New York City Mayor Michael Bloomberg is one of the brightest and most ambitious political leaders in the United States. He has strong and thoughtful views on obesity — which is indeed one of the central threats to the health of Americans, as well as the fiscal health of their country — and gun control — which is a problematic and perplexing issue in major metropolitan areas. Bloomberg also has the resources to get his message out.
Unfortunately, bright people can and often do lack the political instincts needed to sell their ideas beyond the groups of people inclined to support them in the first place.
Over the last decade, Mayor Bloomberg has transformed himself from a politician dedicated to protecting and empowering consumers to make healthier, better choices into a self-absorbed lecturer hell-bent on forcing consumers to make the right choice. Mayor Bloomberg's hubris has threatened his own legacy as a public-health pioneer, and has shifted his public persona from thoughtful reformer to wannabe administrator of the Bloomberg nanny state. Whether the issue is soda pop or firearms, this shift in public perception has real consequences for the mayor's ambitious agenda, and his legacy as he nears the end of his third and final term.
It all started so well. From his first day in office, Bloomberg dedicated real effort to using laws to improve public health. In 2002, Bloomberg banned public smoking in the city's bars and restaurants. In 2005, he made New York the first city in America to pass a trans fat ban. Then, in 2008, Bloomberg took the very reasonable and important step of forcing fast food restaurants to post calorie counts on menus.
These three measures represent the best of Bloomberg. By banning smoking inside restaurants, Bloomberg protected patrons from being unwillingly exposed to secondhand smoke in a confined environment. The trans fat ban was a quality protection measure. Finally, the calorie count requirement represents the highest and most appropriate use of government: providing the consumer with information so that they can choose what to eat and drink based on a full picture of the costs and benefits.
In 2010, though, Bloomberg shifted from protecting and empowering consumers to coercing them. He lobbied to bar the use of food stamps to purchase sodas (it failed for enforcement reasons) and he urged state legislatures to make it more expensive for consumers to purchase sodas by taxing sodas with sugar (that failed, too).

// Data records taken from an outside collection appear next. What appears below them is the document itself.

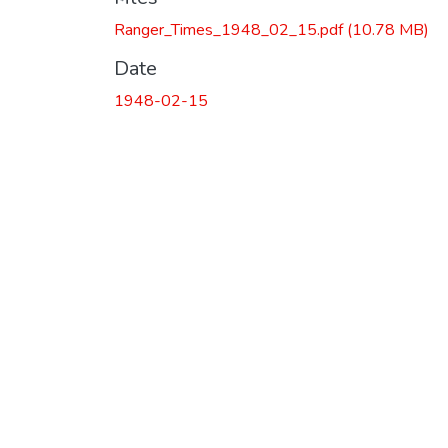
Ranger_Times_1948_02_15.pdf
(10.78 MB)
Date
1948-02-15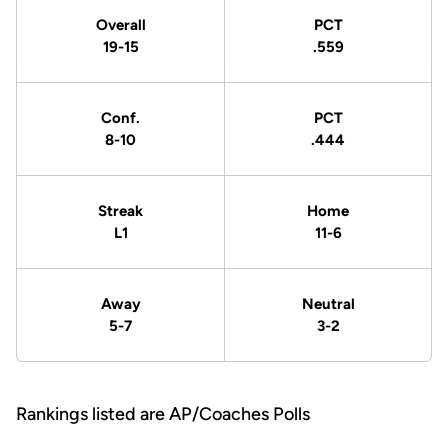
Overall
PCT
19-15
.559
Conf.
PCT
8-10
.444
Streak
Home
L1
11-6
Away
Neutral
5-7
3-2
Rankings listed are AP/Coaches Polls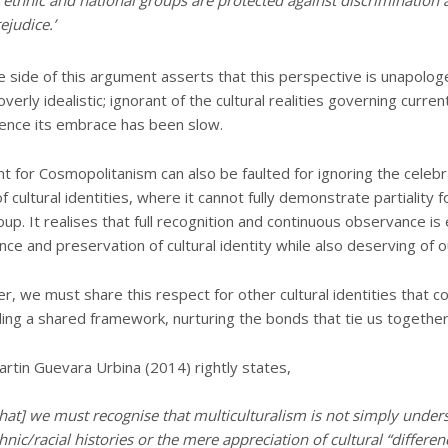
 ethnic and national groups are protected against discrimination 
ejudice.’
 side of this argument asserts that this perspective is unapologe
verly idealistic; ignorant of the cultural realities governing curren
ence its embrace has been slow.
 for Cosmopolitanism can also be faulted for ignoring the celebr
 cultural identities, where it cannot fully demonstrate partiality f
oup. It realises that full recognition and continuous observance is 
nce and preservation of cultural identity while also deserving of o
, we must share this respect for other cultural identities that co
lding a shared framework, nurturing the bonds that tie us together
tin Guevara Urbina (2014) rightly states,
that] we must recognise that multiculturalism is not simply under
hnic/racial histories or the mere appreciation of cultural “differen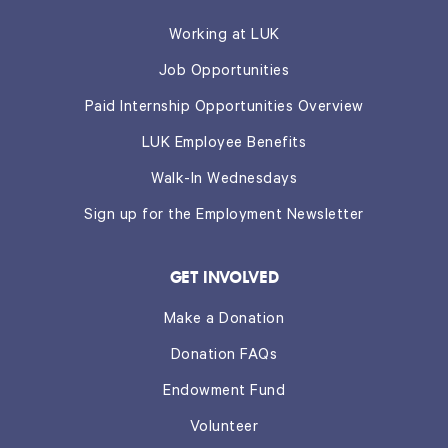
Working at LUK
Job Opportunities
Paid Internship Opportunities Overview
LUK Employee Benefits
Walk-In Wednesdays
Sign up for the Employment Newsletter
GET INVOLVED
Make a Donation
Donation FAQs
Endowment Fund
Volunteer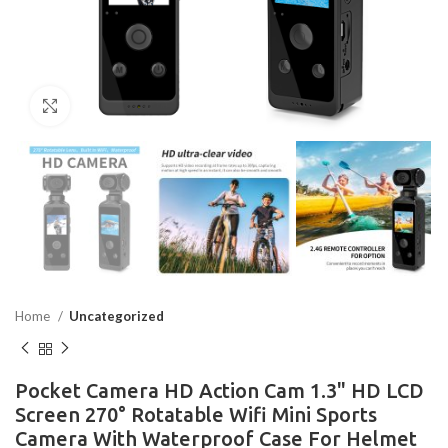
Click to enlarge
Home
Uncategorized
Pocket Camera HD Action Cam 1.3" HD LCD
Screen 270° Rotatable Wifi Mini Sports
Camera With Waterproof Case For Helmet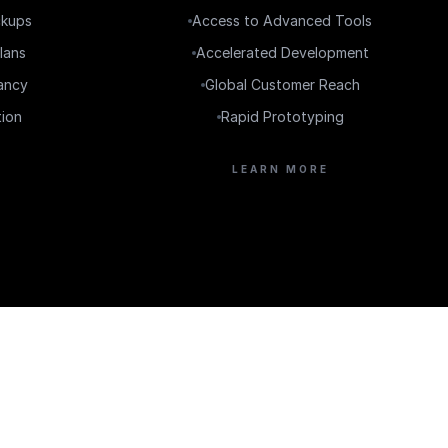
ckups
Access to Advanced Tools
lans
Accelerated Development
ancy
Global Customer Reach
tion
Rapid Prototyping
LEARN MORE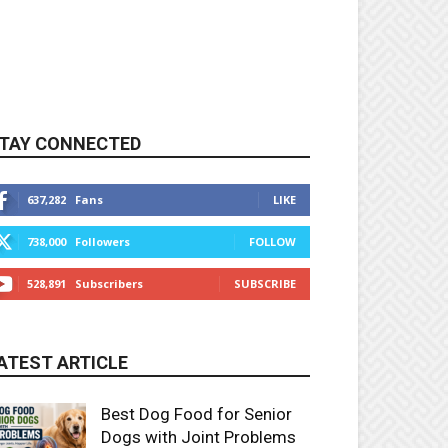
TAY CONNECTED
637,282
Fans
LIKE
738,000
Followers
FOLLOW
528,891
Subscribers
SUBSCRIBE
ATEST ARTICLE
Best Dog Food for Senior
Dogs with Joint Problems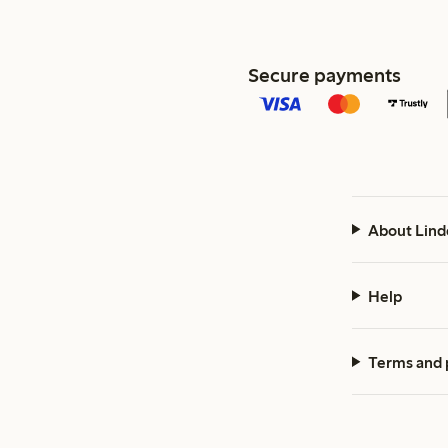
Secure payments
About Lind
Help
Terms and 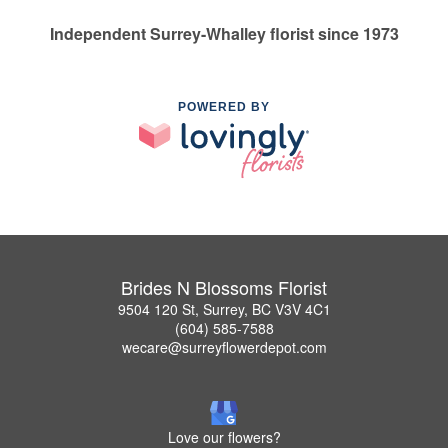
Independent Surrey-Whalley florist since 1973
POWERED BY
Brides N Blossoms Florist
9504 120 St, Surrey, BC V3V 4C1
(604) 585-7588
wecare@surreyflowerdepot.com
Love our flowers?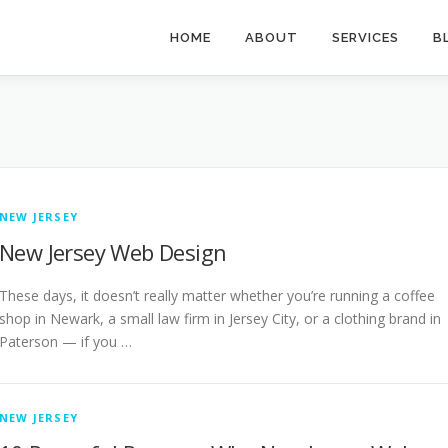
HOME
ABOUT
SERVICES
B
NEW JERSEY
New Jersey Web Design
These days, it doesn’t really matter whether you’re running a coffee
shop in Newark, a small law firm in Jersey City, or a clothing brand in
Paterson — if you …
NEW JERSEY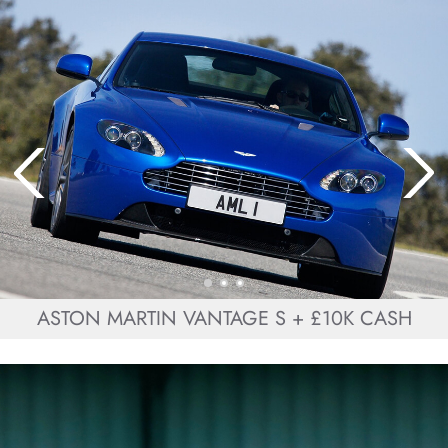
ASTON MARTIN VANTAGE S + £10K CASH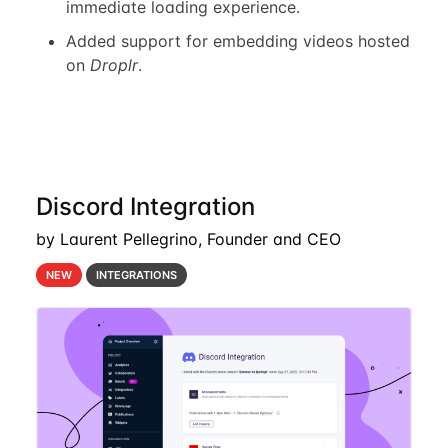
immediate loading experience.
Added support for embedding videos hosted
on
Droplr
.
Discord Integration
by Laurent Pellegrino, Founder and CEO
NEW
INTEGRATIONS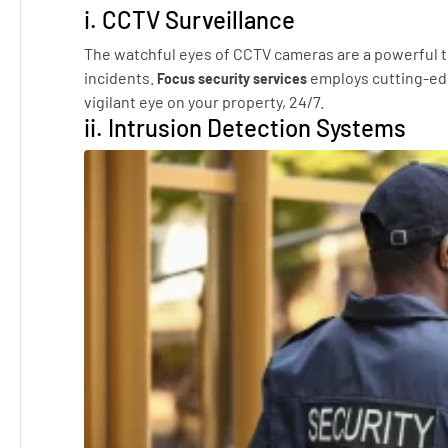
i. CCTV Surveillance
The watchful eyes of CCTV cameras are a powerful to
incidents.
employs cutting-ed
Focus security services
vigilant eye on your property, 24/7.
ii. Intrusion Detection Systems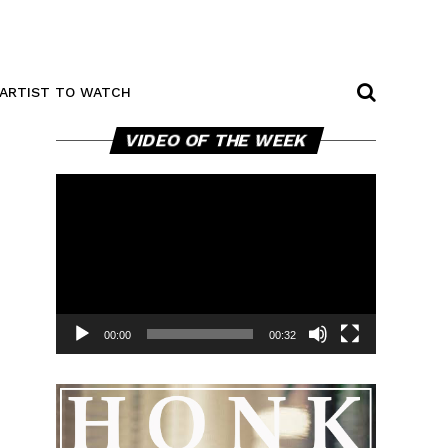
ARTIST TO WATCH
Video
VIDEO OF THE WEEK
Player
00:00
00:32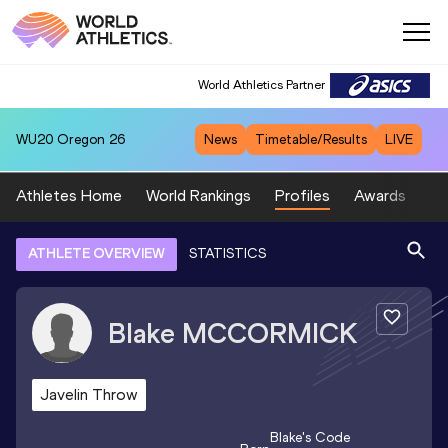
World Athletics Partner
WU20
Oregon 26
News
Timetable/Results
LIVE
Athletes Home
World Rankings
Profiles
Awards
Sp
ATHLETE OVERVIEW
STATISTICS
Blake
MCCORMICK
Javelin Throw
Blake
's Code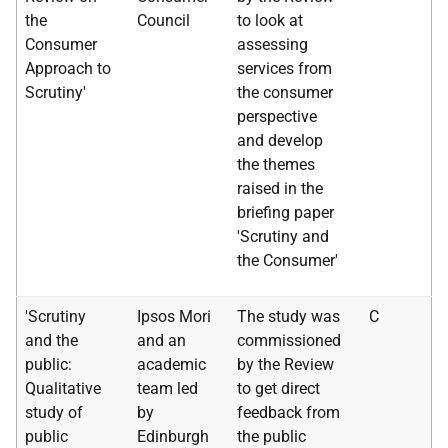
the
Council
to look at
Consumer
assessing
Approach to
services from
Scrutiny'
the consumer
perspective
and develop
the themes
raised in the
briefing paper
'Scrutiny and
the Consumer'
'Scrutiny
Ipsos Mori
The study was
C
and the
and an
commissioned
public:
academic
by the Review
Qualitative
team led
to get direct
study of
by
feedback from
public
Edinburgh
the public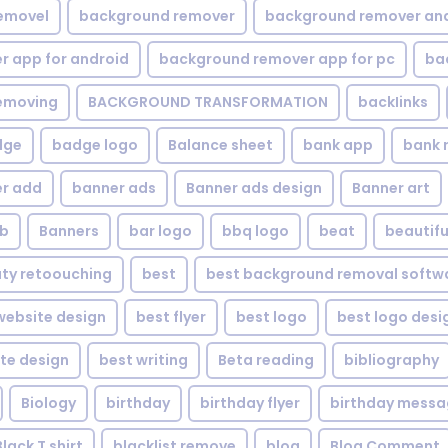
emovel
background remover
background remover an
 app for android
background remover app for pc
ba
emoving
BACKGROUND TRANSFORMATION
backIinks
dge
badge logo
Balance sheet
bank app
bank 
r add
banner ads
Banner ads design
Banner art
eb
Banners
bar logo
bbq logo
beat
beautifu
ty retoouching
best
best background removal softw
ebsite design
best flyer
best logo
best logo desi
te design
best writing
Beta reading
bibliography
Biology
birthday
birthday flyer
birthday mess
Black T shirt
blacklist remove
blog
Blog Comment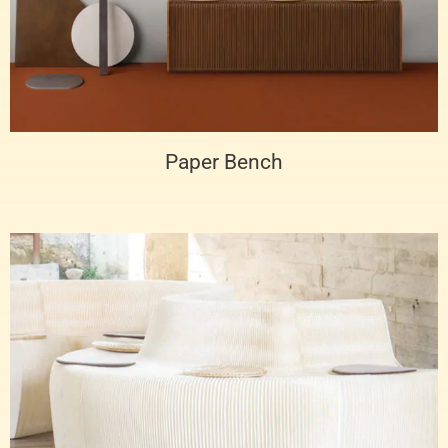
Paper Bench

In 2011, the mayor banned smoking in most outdoor areas.
Whereas providing people with calorie counts gave people the information to make better decisions, the soda tax proposal aimed to punish "bad" decisions. Similarly, where the indoor smoking ban sought to protect "captive audiences" (non-smokers trying to have dinner indoors) from immediate exposure to secondhand smoke, the outdoor smoking ban aimed to make it harder for people who choose to smoke to actually do so.
The Big Gulp ban, recently enjoined by a New York Supreme Court Judge, moves the next step up the ladder of coercion. Whatever one thinks of the legality, when viewed alongside the 2011 outdoor smoking ban, the legislation makes clear that the mayor has dramatically altered his leadership philosophy. Once content to empower and protect consumers, Bloomberg became impatient. Looking for a more efficient means to bring about his desired end, the mayor shifted away from his previous strategy of legislatively influencing outcomes and instead turned to downright coercion.
Telling people they cannot do bad things is more efficient than arming them with the information to make good choices. But citizens view the two types of legislation very differently, and the further the mayor's legislative agenda moved along the spectrum of coercion, the more the public has begun to wonder whether the mayor was helping them or imposing his preferences upon them.
Bloomberg's hubris extends beyond his efforts to govern (or rule) the greatest city in the world. He has also emerged as an outspoken advocate for firearms restrictions. But while Bloomberg may well have ideas worth talking about, his infatuation with the sound of his own voice and his overwhelming desire to be the public face of the anti-handgun movement in the U.S. has made it less likely that anything resembling his vision for a handgun-free America will prevail.
Bloomberg, surrounded by people with similar views, appears to have fallen victim to the same echo-chamber effect that left so many conservatives utterly confused when Barack Obama crushed Mitt Romney in November. When you only talk to people who agree with you, it becomes easy to mistake your own view for the view of the majority of Americans. As a result, Bloomberg has used his position and his public profile to castigate anyone who has ever even considered opposing the gun control measures he has proposed.
Now Bloomberg has all but demanded that the president and Congress undertake an aggressive reform agenda, critics be damned. In other words, he wants to impose restrictions on gun owners rather than work to reach a compromise with them. That has failed. Even modest gun control measures appear unlikely to pass.
Bloomberg's rhetoric on guns was not only too accusatory and aggressive, but he was also the entirely wrong messenger. The vast majority of gun owners, and indeed, the vast majority of Americans, do not live in New York City and are not inclined to take orders from its arrogant mayor.
But the greater lesson is more broadly applicable. Mark Twain said it right:
Nothing so needs reforming as other people's habits. Fanatics will never learn that, though it be written in letters of gold across the sky. It is the prohibition that makes anything precious.